Enid's breath caught.

Wednesday didn't step back.

"No," she said plainly. "I cannot stop you."

Silence.

Dead quiet.

Then Wednesday added:

"But I can warn you."

Enid tugged at Toji's sleeve, voice trembling. "Toji… she wouldn't say this lightly."

He didn't shake her off.

But he didn't break eye contact with Wednesday either.

"What exactly am I supposed to be afraid of?" he asked.

Wednesday exhaled softly, the faintest sign of restraint slipping.

"Yourself," she answered.

Then she reached into her pocket and pulled out a folded, weathered page—old ink, old script, older truth.

She handed it to him.

Toji didn't take it.

So Wednesday held it in the air between them, her voice low and unwavering:

"The prophecy says the last descendant will awaken the Hunger… unless tethered to something stronger than the curse itself."

Enid whispered, "Stronger? Stronger than… that thing?"

Wednesday's eyes, for the first time, shifted toward her.

"Yes."

Enid's heart dropped.

"What kind of tether?"

Wednesday looked back to Toji.

Her voice was steady.

Perfectly steady.

"Love."

Toji froze.The FUCK kind of BULLSHIT was this love Fucking love. Toji expected lots of thing but love wasn't one of them. Especially coming from Wednesday.

Honestly he was wondering if he was in a shitty fanfic written by a stupidly handsome guy who's 6.4 and built like a machine.....*cough* Let's get back to situation at hand.

Enid felt her pulse stutter, her knees nearly give out.

Wednesday pressed on:

"The curse cannot take hold if your will is anchored. If someone grounds you. Not through obedience. Not through control."

A breath.

"But through attachment."

Enid went red.

Toji went still. From this BULLSHIT

Wednesday's face softened—barely, but undeniably.

"And that," she finished quietly, "is why your divorce was necessary.

You cannot be tethered by obligation.

Only by choice."

Toji was forced to wonder why did that old hag engaged Wednesday to him knowing it will end in a divorce then Toji finally spoke.

"I don't need a tether."

Wednesday stepped closer, her voice a whisper sharp enough to cut:

"You already have one."

Her eyes flicked toward Enid—who stood frozen, heart hammering, more exposed than she had ever felt in her life.

Toji's jaw tightened. He shouldn't have thought with his dick but oh well.

Wednesday continued:

"Whether you admit it or not doesn't change the fact."

The hallway felt like a heartbeat.

Steady.

Loud.

Inescapable.

Wednesday turned, preparing to leave.

But just before she stepped away, she said one more thing—soft, deliberate, and aimed directly at the truth Toji refused to acknowledge:

"Do not make the mistake of thinking this is about fate.

This is about who you choose… before the curse chooses for you."

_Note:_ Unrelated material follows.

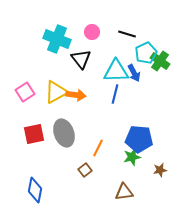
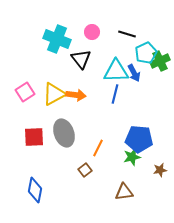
green cross: rotated 30 degrees clockwise
yellow triangle: moved 2 px left, 2 px down
red square: moved 3 px down; rotated 10 degrees clockwise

And then she walked off, her silhouette cutting through the hall like a shadow that knew exactly where it belonged.

In her heart she wanted to be his anchor, his teather, his truth, but she failed.

Not only did she failed herself, she failed grandmama aswell.

Leaving Toji standing there, heart pounding harder than he expected.

Leaving Enid staring at him like the truth had just punched her in the chest.

Leaving both of them with one realization:

This wasn't a love triangle.

It was a countdown.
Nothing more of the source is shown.